Your objective:
Your output should be the line with "Speaking of the sounds, if you ever have" followed by every remaining line of the entries, reproduced exactly.

Records to process:
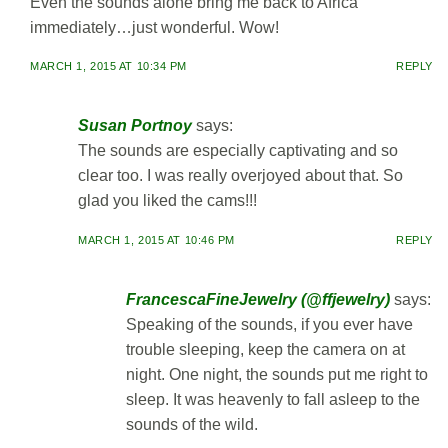
Even the sounds alone bring me back to Africa
immediately…just wonderful. Wow!
MARCH 1, 2015 AT 10:34 PM
REPLY
Susan Portnoy
says:
The sounds are especially captivating and so
clear too. I was really overjoyed about that. So
glad you liked the cams!!!
MARCH 1, 2015 AT 10:46 PM
REPLY
FrancescaFineJewelry (@ffjewelry)
says:
Speaking of the sounds, if you ever have
trouble sleeping, keep the camera on at
night. One night, the sounds put me right to
sleep. It was heavenly to fall asleep to the
sounds of the wild.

Problem solution:
Speaking of the sounds, if you ever have
trouble sleeping, keep the camera on at
night. One night, the sounds put me right to
sleep. It was heavenly to fall asleep to the
sounds of the wild.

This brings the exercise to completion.